**AIM OF THE EXERCISE:** Print, exactly as they stand, the lines below from the one that has "Libro: El Camino" to the one that has "Home (709, 136)", inclusive, leaving out the pictures.

**EXERCISE MATERIALS:**
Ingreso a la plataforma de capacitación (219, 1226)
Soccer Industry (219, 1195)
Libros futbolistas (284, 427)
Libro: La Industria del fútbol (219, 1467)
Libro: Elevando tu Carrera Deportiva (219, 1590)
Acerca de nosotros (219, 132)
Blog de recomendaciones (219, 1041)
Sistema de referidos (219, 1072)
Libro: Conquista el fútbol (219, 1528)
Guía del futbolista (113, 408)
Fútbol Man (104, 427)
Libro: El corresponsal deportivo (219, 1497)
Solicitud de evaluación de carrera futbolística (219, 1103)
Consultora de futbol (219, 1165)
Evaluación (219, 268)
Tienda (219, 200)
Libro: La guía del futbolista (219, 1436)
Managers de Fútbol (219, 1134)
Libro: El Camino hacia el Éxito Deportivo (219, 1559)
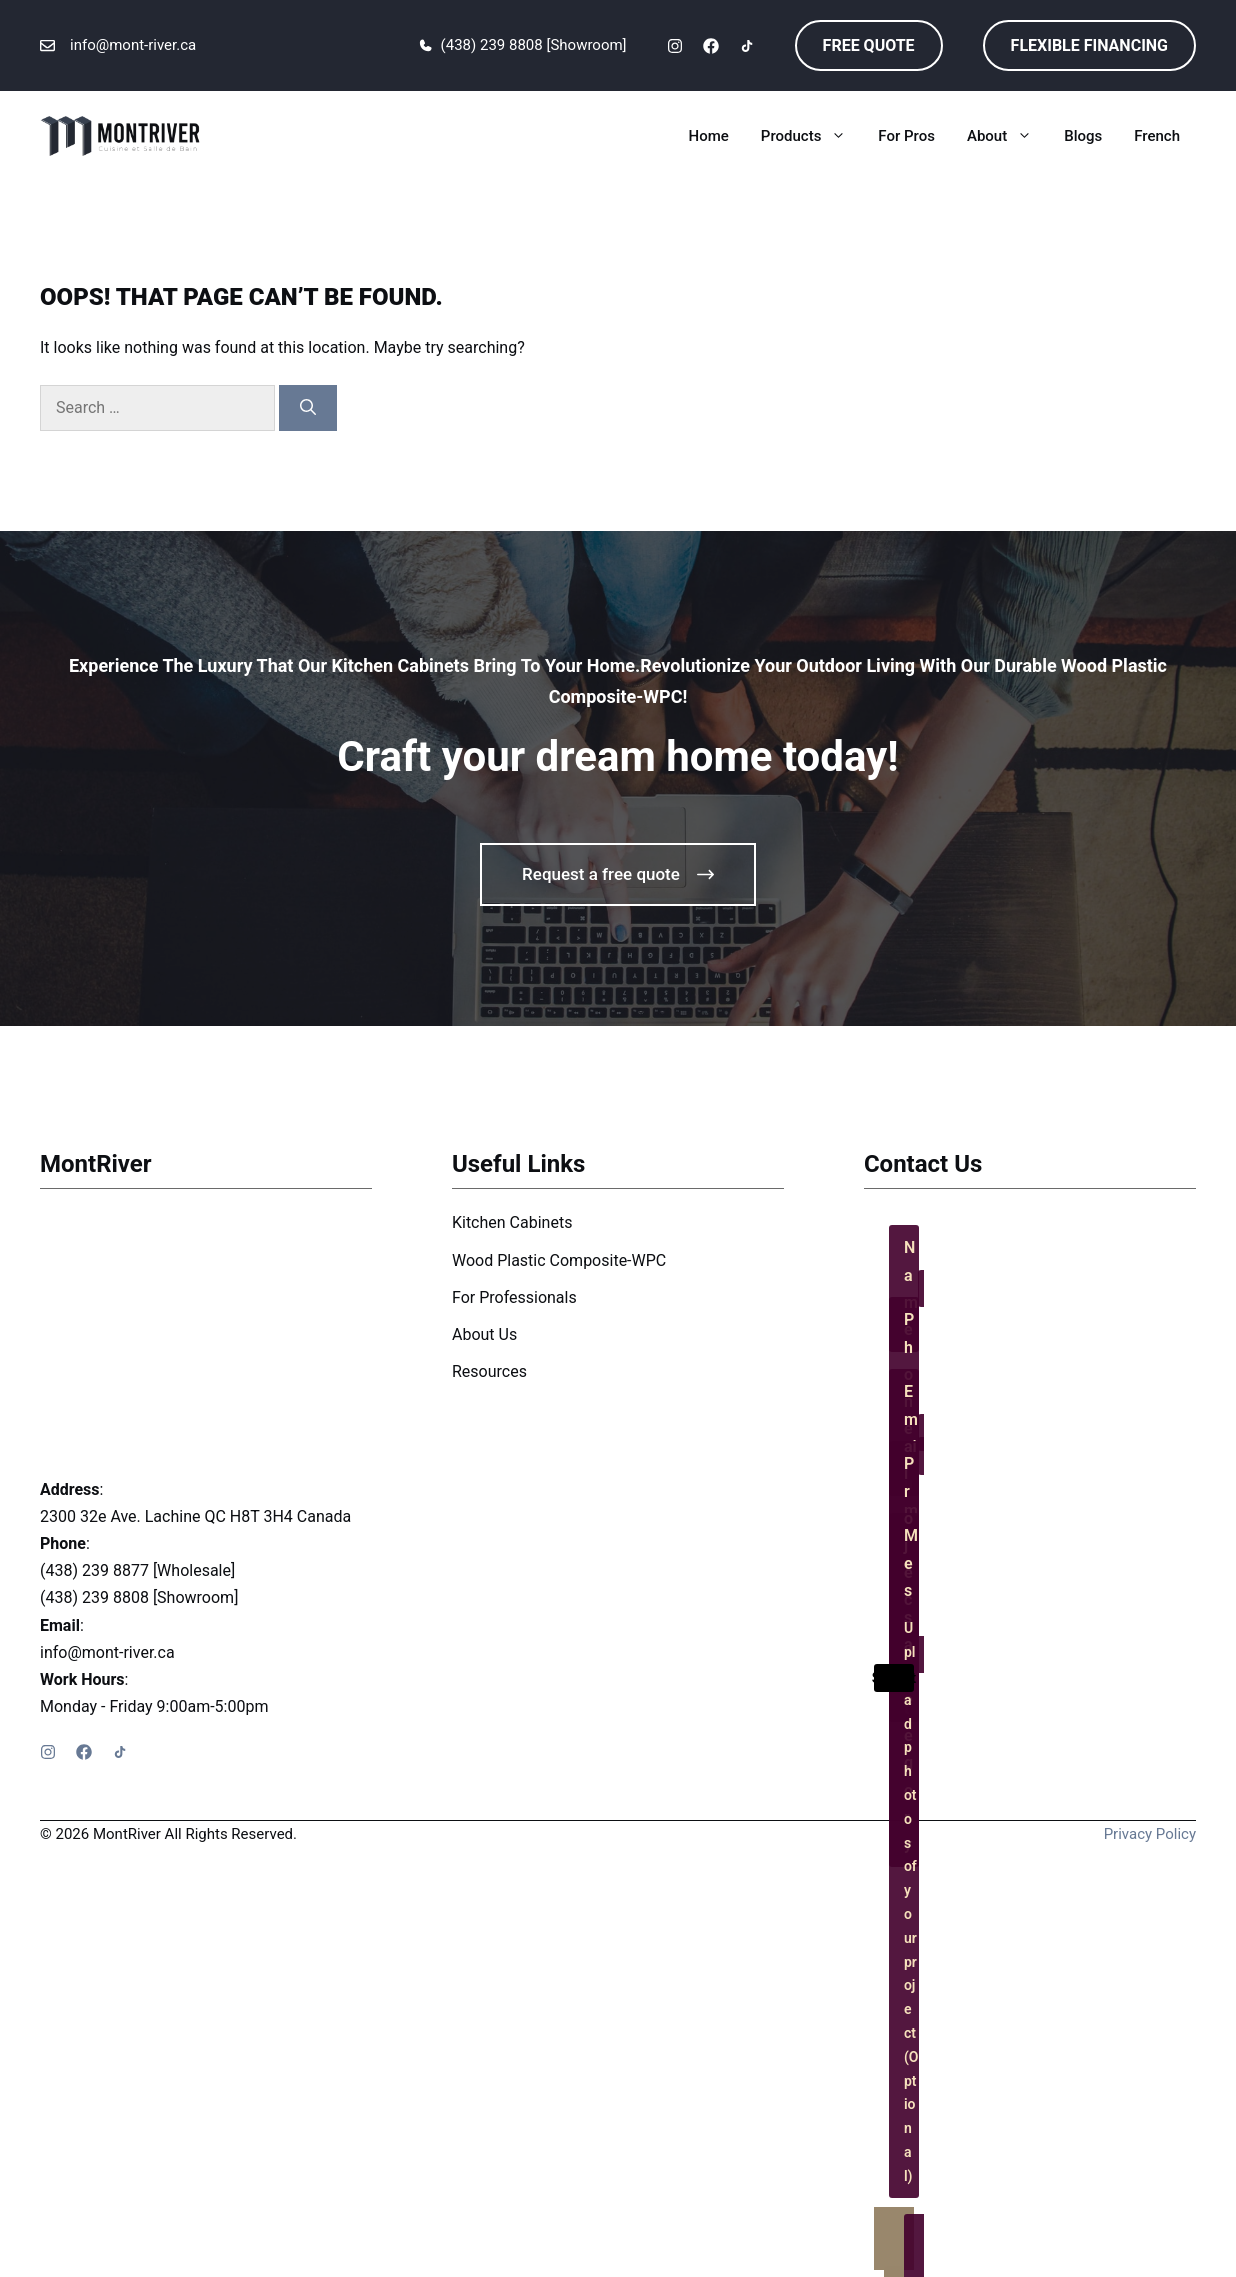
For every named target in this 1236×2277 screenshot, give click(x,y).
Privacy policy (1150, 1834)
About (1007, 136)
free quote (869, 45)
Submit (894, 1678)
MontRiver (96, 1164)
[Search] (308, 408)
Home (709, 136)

---

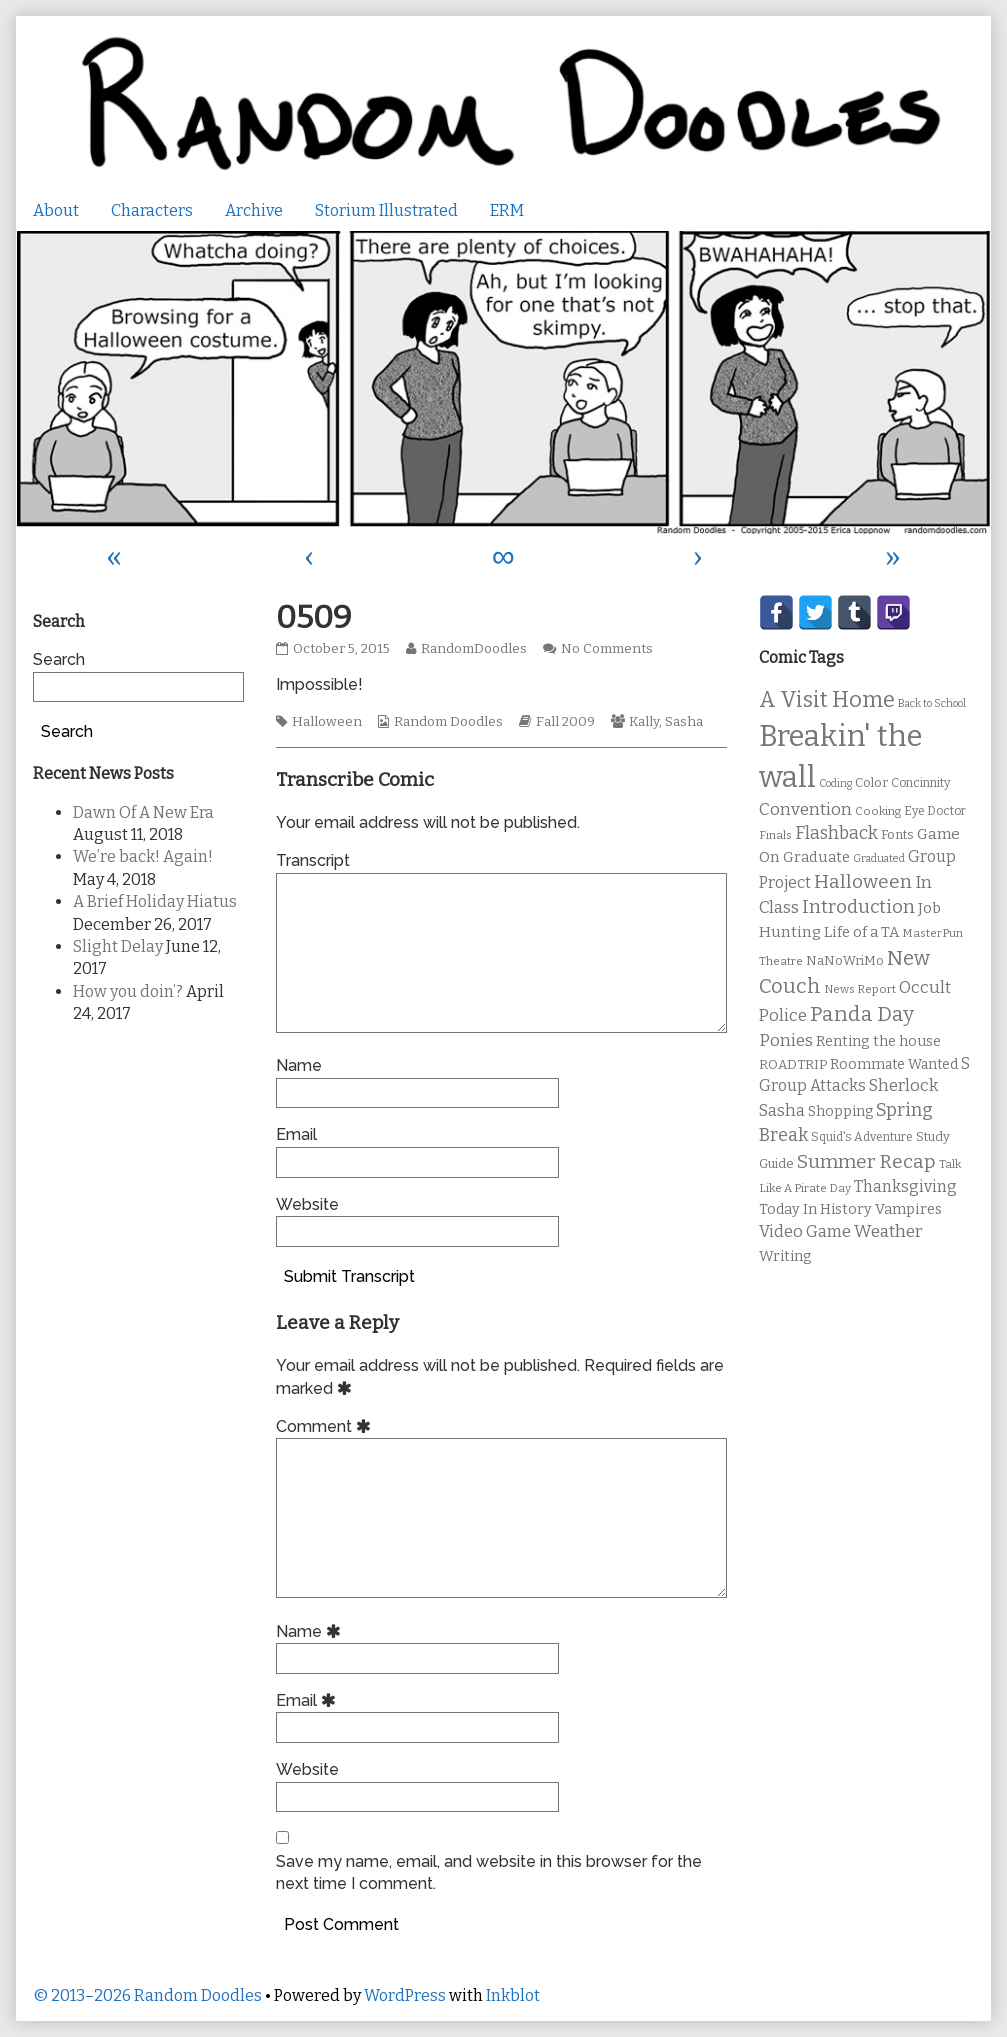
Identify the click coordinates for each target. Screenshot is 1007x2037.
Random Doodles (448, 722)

**ANSWER TO THIS PROBLEM:**
Libro: El Camino hacia el Éxito Deportivo (219, 1559)
For every named target in this 1236×2277 screenshot, give click(x,y).
Privacy policy (1150, 1834)
About (1007, 136)
free quote (869, 45)
Submit (894, 1678)
MontRiver (96, 1164)
[Search] (308, 408)
Home (709, 136)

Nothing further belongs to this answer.